**TASK PROMPT**. Reproduce, with no changes, the line that contains "politiką, tad į" and all the lines that come after it in the records.

Records from a collection
*** Block opens ***

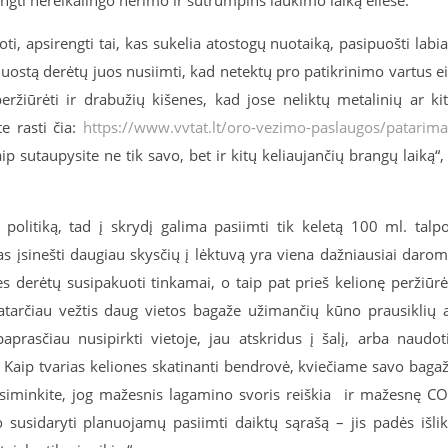
ngti nereikalingo nerimo ir sutrumpins laukimo laiką eilėse.
i, apsirengti tai, kas sukelia atostogų nuotaiką, pasipuošti labi
o uostą derėtų juos nusiimti, kad netektų pro patikrinimo vartus ei
peržiūrėti ir drabužių kišenes, kad jose neliktų metalinių ar ki
e rasti čia:
https://www.vvtat.lt/oro-vezimo-paslaugos/patarima
aip sutaupysite ne tik savo, bet ir kitų keliaujančių brangų laiką“,
politiką, tad į skrydį galima pasiimti tik keletą 100 ml. talp
s įsinešti daugiau skysčių į lėktuvą yra viena dažniausiai daro
s derėtų susipakuoti tinkamai, o taip pat prieš kelionę peržiūrė
atarčiau vežtis daug vietos bagaže užimančių kūno prausiklių 
rasčiau nusipirkti vietoje, jau atskridus į šalį, arba naudot
.
Kaip tvarias keliones skatinanti bendrovė, kviečiame savo baga
Prisiminkite, jog mažesnis lagamino svoris reiškia ir mažesnę C
susidaryti planuojamų pasiimti daiktų sąrašą – jis padės išlik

*** Block closes ***

**EXERCISE ANSWER**.
politiką, tad į skrydį galima pasiimti tik keletą 100 ml. talp
s įsinešti daugiau skysčių į lėktuvą yra viena dažniausiai daro
s derėtų susipakuoti tinkamai, o taip pat prieš kelionę peržiūrė
atarčiau vežtis daug vietos bagaže užimančių kūno prausiklių 
rasčiau nusipirkti vietoje, jau atskridus į šalį, arba naudot
.
Kaip tvarias keliones skatinanti bendrovė, kviečiame savo baga
Prisiminkite, jog mažesnis lagamino svoris reiškia ir mažesnę C
susidaryti planuojamų pasiimti daiktų sąrašą – jis padės išlik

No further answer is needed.